_Data for this task_
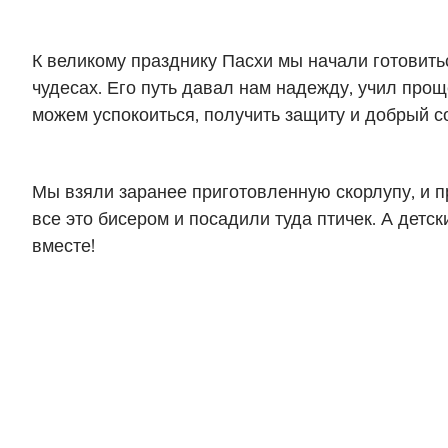
К великому празднику Пасхи мы начали готовить
чудесах. Его путь давал нам надежду, учил пр
можем успокоиться, получить защиту и добрый со
Мы взяли заранее приготовленную скорлупу, и п
все это бисером и посадили туда птичек. А детс
вместе!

_What to do_
Could you copy the data above exactly, leaving the pictures out?

_Answer box_
К великому празднику Пасхи мы начали готовить
чудесах. Его путь давал нам надежду, учил пр
можем успокоиться, получить защиту и добрый со
Мы взяли заранее приготовленную скорлупу, и п
все это бисером и посадили туда птичек. А детс
вместе!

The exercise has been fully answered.